• **Work instructions**
Skip the pictures and copy all the data that follows exactly.

Dataset entries
┌──

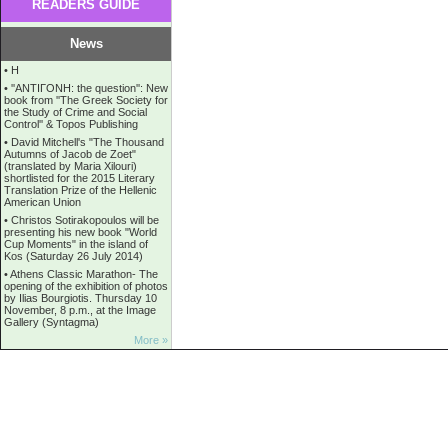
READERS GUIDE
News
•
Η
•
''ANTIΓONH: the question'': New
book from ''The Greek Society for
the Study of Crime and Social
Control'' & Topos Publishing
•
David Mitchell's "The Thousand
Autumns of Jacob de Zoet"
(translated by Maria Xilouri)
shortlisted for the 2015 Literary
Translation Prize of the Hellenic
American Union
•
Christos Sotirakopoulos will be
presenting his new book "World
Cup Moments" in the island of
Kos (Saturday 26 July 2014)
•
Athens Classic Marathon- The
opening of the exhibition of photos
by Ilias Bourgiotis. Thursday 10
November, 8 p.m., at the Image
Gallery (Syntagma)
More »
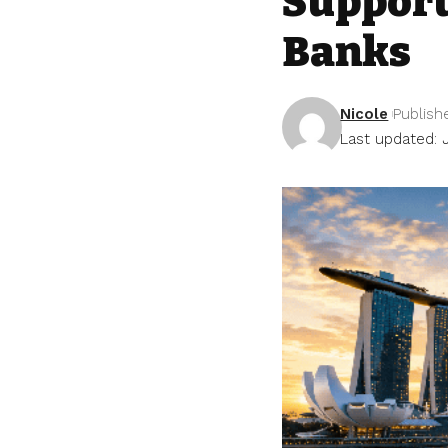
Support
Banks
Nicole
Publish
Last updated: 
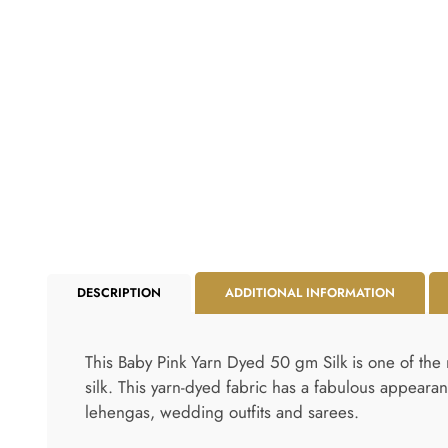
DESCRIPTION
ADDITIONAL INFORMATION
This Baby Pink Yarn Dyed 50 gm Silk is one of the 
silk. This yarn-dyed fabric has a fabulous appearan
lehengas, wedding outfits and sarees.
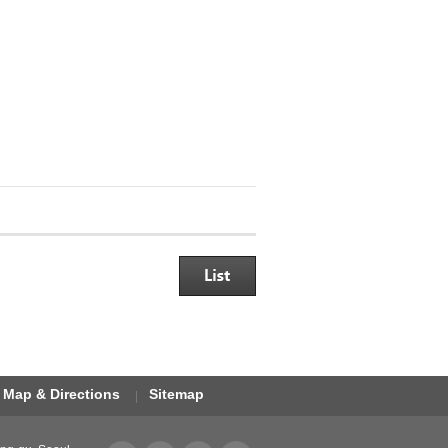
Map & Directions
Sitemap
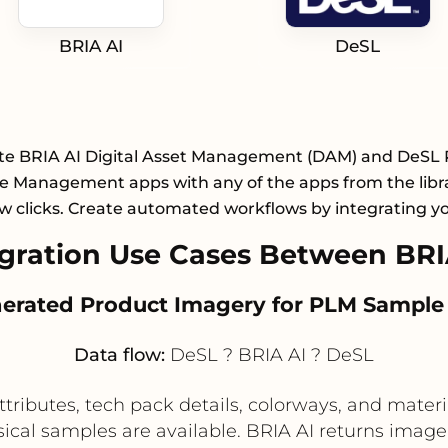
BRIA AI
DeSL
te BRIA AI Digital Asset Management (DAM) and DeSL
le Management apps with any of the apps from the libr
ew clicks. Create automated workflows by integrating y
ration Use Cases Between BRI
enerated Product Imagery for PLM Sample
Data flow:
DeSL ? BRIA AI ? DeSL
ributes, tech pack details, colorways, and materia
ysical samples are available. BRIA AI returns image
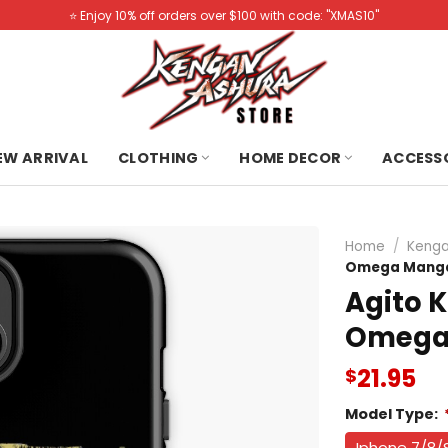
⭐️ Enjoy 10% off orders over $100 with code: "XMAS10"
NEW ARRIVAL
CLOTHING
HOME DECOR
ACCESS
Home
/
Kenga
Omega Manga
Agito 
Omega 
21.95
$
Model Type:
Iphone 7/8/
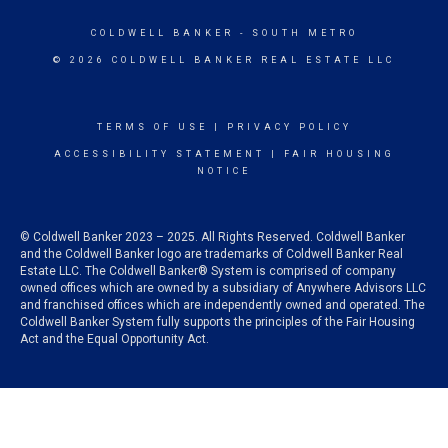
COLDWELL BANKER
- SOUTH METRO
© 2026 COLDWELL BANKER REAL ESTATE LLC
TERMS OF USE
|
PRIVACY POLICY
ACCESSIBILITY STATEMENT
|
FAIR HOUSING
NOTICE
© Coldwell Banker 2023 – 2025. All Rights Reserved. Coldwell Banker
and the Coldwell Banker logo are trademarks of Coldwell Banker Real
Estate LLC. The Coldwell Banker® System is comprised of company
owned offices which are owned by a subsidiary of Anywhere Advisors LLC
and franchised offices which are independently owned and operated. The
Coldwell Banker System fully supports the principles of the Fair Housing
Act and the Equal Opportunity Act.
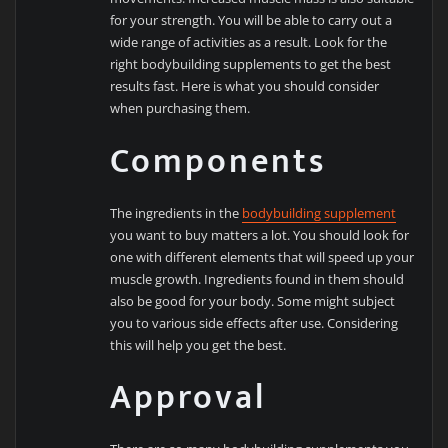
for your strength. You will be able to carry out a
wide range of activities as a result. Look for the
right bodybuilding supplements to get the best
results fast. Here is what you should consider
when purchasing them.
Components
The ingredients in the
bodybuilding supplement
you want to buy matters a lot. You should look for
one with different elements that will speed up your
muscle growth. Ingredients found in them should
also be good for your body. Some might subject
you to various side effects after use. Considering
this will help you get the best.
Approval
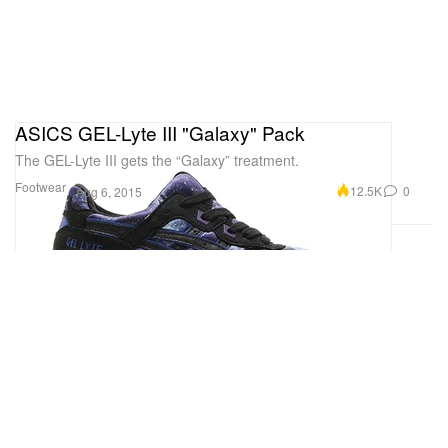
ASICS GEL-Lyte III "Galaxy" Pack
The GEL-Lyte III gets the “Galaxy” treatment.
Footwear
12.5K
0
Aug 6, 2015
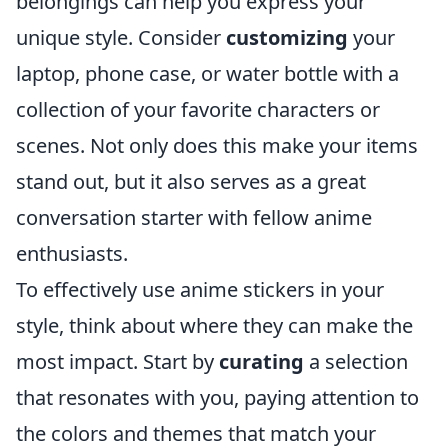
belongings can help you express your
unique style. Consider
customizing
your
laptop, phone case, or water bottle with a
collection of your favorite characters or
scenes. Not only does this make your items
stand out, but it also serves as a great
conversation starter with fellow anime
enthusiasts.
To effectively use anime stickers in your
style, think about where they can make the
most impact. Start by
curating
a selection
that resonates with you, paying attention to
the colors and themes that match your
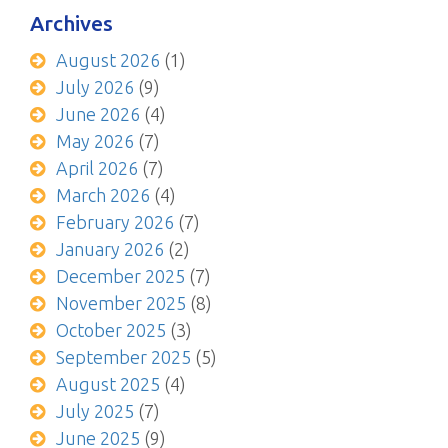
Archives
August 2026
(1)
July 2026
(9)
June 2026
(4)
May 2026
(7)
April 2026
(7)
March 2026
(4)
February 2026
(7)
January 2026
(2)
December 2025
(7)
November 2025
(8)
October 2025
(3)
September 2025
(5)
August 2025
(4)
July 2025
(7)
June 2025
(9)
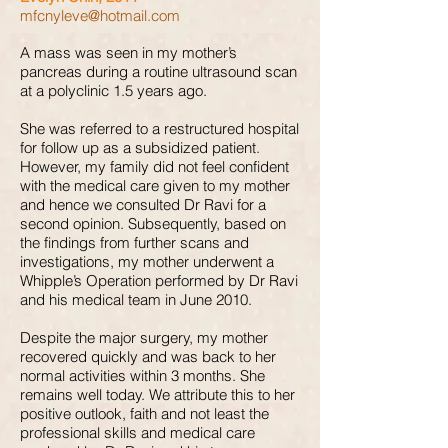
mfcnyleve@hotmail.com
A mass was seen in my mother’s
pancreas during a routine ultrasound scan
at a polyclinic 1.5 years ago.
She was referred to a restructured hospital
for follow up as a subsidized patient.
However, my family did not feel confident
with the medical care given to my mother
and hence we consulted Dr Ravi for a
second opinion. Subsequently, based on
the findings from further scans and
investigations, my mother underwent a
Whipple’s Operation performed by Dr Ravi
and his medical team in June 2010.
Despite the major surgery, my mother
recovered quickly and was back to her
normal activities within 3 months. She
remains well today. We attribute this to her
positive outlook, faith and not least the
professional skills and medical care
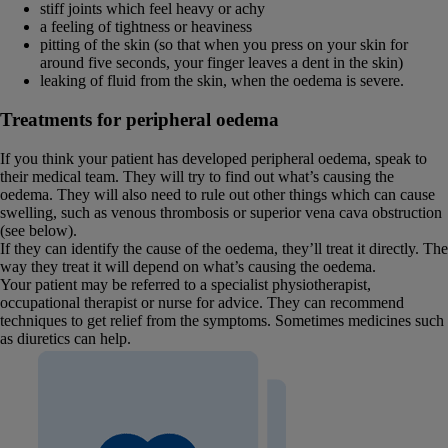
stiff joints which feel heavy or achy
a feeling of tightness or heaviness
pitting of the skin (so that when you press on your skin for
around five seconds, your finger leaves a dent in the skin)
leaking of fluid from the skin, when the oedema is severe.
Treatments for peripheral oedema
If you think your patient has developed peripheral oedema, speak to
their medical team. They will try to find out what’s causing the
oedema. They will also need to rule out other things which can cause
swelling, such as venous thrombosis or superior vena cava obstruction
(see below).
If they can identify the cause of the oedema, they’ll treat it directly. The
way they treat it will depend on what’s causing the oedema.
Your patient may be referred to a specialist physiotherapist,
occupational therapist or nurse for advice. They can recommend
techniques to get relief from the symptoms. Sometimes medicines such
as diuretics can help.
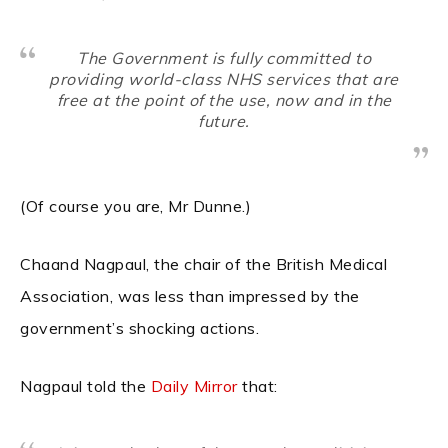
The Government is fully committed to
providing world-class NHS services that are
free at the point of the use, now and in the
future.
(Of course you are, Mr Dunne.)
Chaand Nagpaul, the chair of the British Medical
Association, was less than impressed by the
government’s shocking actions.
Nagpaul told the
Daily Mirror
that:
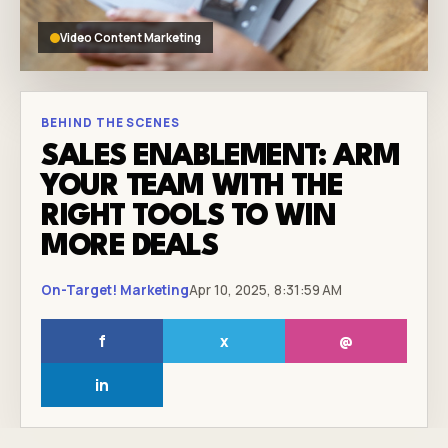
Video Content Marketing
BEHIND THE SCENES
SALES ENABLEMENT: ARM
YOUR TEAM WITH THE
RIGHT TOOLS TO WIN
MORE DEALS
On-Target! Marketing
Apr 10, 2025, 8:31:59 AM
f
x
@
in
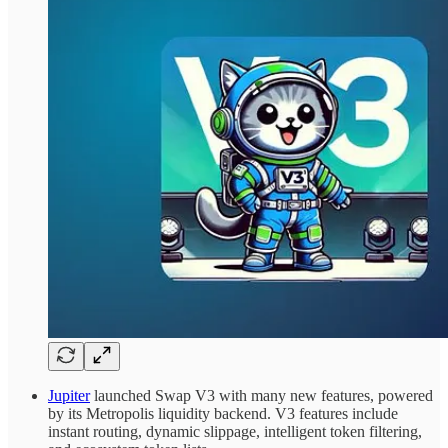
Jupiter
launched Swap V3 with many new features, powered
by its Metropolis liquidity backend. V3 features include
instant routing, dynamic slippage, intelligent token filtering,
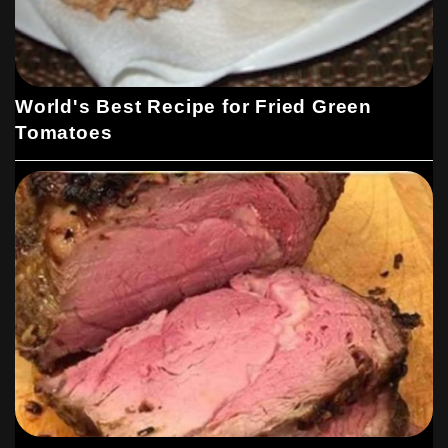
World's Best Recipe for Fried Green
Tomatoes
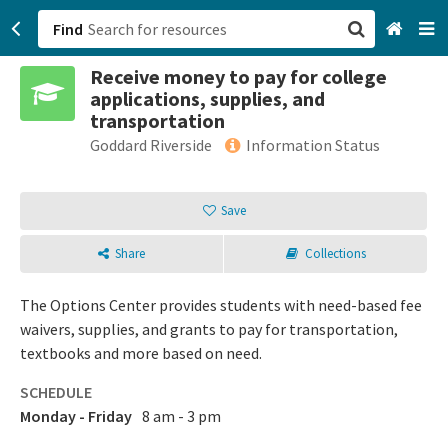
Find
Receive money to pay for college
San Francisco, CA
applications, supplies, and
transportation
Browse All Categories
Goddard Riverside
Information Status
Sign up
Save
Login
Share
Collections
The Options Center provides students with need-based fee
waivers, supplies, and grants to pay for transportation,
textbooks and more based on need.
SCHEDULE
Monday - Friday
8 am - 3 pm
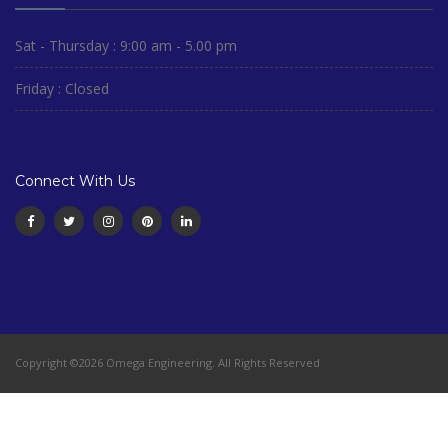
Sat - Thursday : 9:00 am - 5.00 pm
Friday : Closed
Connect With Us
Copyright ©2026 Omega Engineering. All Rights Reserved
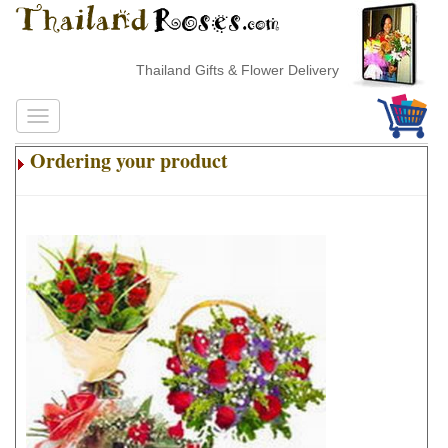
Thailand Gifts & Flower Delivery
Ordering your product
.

└──

• **Task response**
READERS GUIDE
News
•
Η
•
''ANTIΓONH: the question'': New
book from ''The Greek Society for
the Study of Crime and Social
Control'' & Topos Publishing
•
David Mitchell's "The Thousand
Autumns of Jacob de Zoet"
(translated by Maria Xilouri)
shortlisted for the 2015 Literary
Translation Prize of the Hellenic
American Union
•
Christos Sotirakopoulos will be
presenting his new book "World
Cup Moments" in the island of
Kos (Saturday 26 July 2014)
•
Athens Classic Marathon- The
opening of the exhibition of photos
by Ilias Bourgiotis. Thursday 10
November, 8 p.m., at the Image
Gallery (Syntagma)
More »
Support
Banks
Nicole
Publish
Last updated: 
DESCRIPTION
ADDITIONAL INFORMATION
This Baby Pink Yarn Dyed 50 gm Silk is one of the 
silk. This yarn-dyed fabric has a fabulous appearan
lehengas, wedding outfits and sarees.
Map & Directions
Sitemap
BRIA AI
DeSL
te BRIA AI Digital Asset Management (DAM) and DeSL
le Management apps with any of the apps from the libr
ew clicks. Create automated workflows by integrating y
ration Use Cases Between BRI
enerated Product Imagery for PLM Sample
Data flow:
DeSL ? BRIA AI ? DeSL
ributes, tech pack details, colorways, and materia
ysical samples are available. BRIA AI returns image
⭐️ Enjoy 10% off orders over $100 with code: "XMAS10"
NEW ARRIVAL
CLOTHING
HOME DECOR
ACCESS
Home
/
Kenga
Omega Manga
Agito 
Omega 
21.95
$
Model Type:
Iphone 7/8/
COLDWELL BANKER
- SOUTH METRO
© 2026 COLDWELL BANKER REAL ESTATE LLC
TERMS OF USE
|
PRIVACY POLICY
ACCESSIBILITY STATEMENT
|
FAIR HOUSING
NOTICE
© Coldwell Banker 2023 – 2025. All Rights Reserved. Coldwell Banker
and the Coldwell Banker logo are trademarks of Coldwell Banker Real
Estate LLC. The Coldwell Banker® System is comprised of company
owned offices which are owned by a subsidiary of Anywhere Advisors LLC
and franchised offices which are independently owned and operated. The
Coldwell Banker System fully supports the principles of the Fair Housing
Act and the Equal Opportunity Act.
for your strength. You will be able to carry out a
wide range of activities as a result. Look for the
right bodybuilding supplements to get the best
results fast. Here is what you should consider
when purchasing them.
Components
The ingredients in the
bodybuilding supplement
you want to buy matters a lot. You should look for
one with different elements that will speed up your
muscle growth. Ingredients found in them should
also be good for your body. Some might subject
you to various side effects after use. Considering
this will help you get the best.
Approval
ASICS GEL-Lyte III "Galaxy" Pack
The GEL-Lyte III gets the “Galaxy” treatment.
Footwear
12.5K
0
Aug 6, 2015
belongings can help you express your
unique style. Consider
customizing
your
laptop, phone case, or water bottle with a
collection of your favorite characters or
scenes. Not only does this make your items
stand out, but it also serves as a great
conversation starter with fellow anime
enthusiasts.
To effectively use anime stickers in your
style, think about where they can make the
most impact. Start by
curating
a selection
that resonates with you, paying attention to
the colors and themes that match your
Archives
August 2026
(1)
July 2026
(9)
June 2026
(4)
May 2026
(7)
April 2026
(7)
March 2026
(4)
February 2026
(7)
January 2026
(2)
December 2025
(7)
November 2025
(8)
October 2025
(3)
September 2025
(5)
August 2025
(4)
July 2025
(7)
June 2025
(9)
mfcnyleve@hotmail.com
A mass was seen in my mother’s
pancreas during a routine ultrasound scan
at a polyclinic 1.5 years ago.
She was referred to a restructured hospital
for follow up as a subsidized patient.
However, my family did not feel confident
with the medical care given to my mother
and hence we consulted Dr Ravi for a
second opinion. Subsequently, based on
the findings from further scans and
investigations, my mother underwent a
Whipple’s Operation performed by Dr Ravi
and his medical team in June 2010.
Despite the major surgery, my mother
recovered quickly and was back to her
normal activities within 3 months. She
remains well today. We attribute this to her
positive outlook, faith and not least the
professional skills and medical care
stiff joints which feel heavy or achy
a feeling of tightness or heaviness
pitting of the skin (so that when you press on your skin for
around five seconds, your finger leaves a dent in the skin)
leaking of fluid from the skin, when the oedema is severe.
Treatments for peripheral oedema
If you think your patient has developed peripheral oedema, speak to
their medical team. They will try to find out what’s causing the
oedema. They will also need to rule out other things which can cause
swelling, such as venous thrombosis or superior vena cava obstruction
(see below).
If they can identify the cause of the oedema, they’ll treat it directly. The
way they treat it will depend on what’s causing the oedema.
Your patient may be referred to a specialist physiotherapist,
occupational therapist or nurse for advice. They can recommend
techniques to get relief from the symptoms. Sometimes medicines such
as diuretics can help.
The Government is fully committed to
providing world-class NHS services that are
free at the point of the use, now and in the
future.
(Of course you are, Mr Dunne.)
Chaand Nagpaul, the chair of the British Medical
Association, was less than impressed by the
government’s shocking actions.
Nagpaul told the
Daily Mirror
that:
Video Content Marketing
BEHIND THE SCENES
SALES ENABLEMENT: ARM
YOUR TEAM WITH THE
RIGHT TOOLS TO WIN
MORE DEALS
On-Target! Marketing
Apr 10, 2025, 8:31:59 AM
f
x
@
in
Jupiter
launched Swap V3 with many new features, powered
by its Metropolis liquidity backend. V3 features include
instant routing, dynamic slippage, intelligent token filtering,
World's Best Recipe for Fried Green
Tomatoes
Find
Receive money to pay for college
San Francisco, CA
applications, supplies, and
transportation
Browse All Categories
Goddard Riverside
Information Status
Sign up
Save
Login
Share
Collections
The Options Center provides students with need-based fee
waivers, supplies, and grants to pay for transportation,
textbooks and more based on need.
SCHEDULE
Monday - Friday
8 am - 3 pm
Sat - Thursday : 9:00 am - 5.00 pm
Friday : Closed
Connect With Us
Copyright ©2026 Omega Engineering. All Rights Reserved
Thailand Gifts & Flower Delivery
Ordering your product
.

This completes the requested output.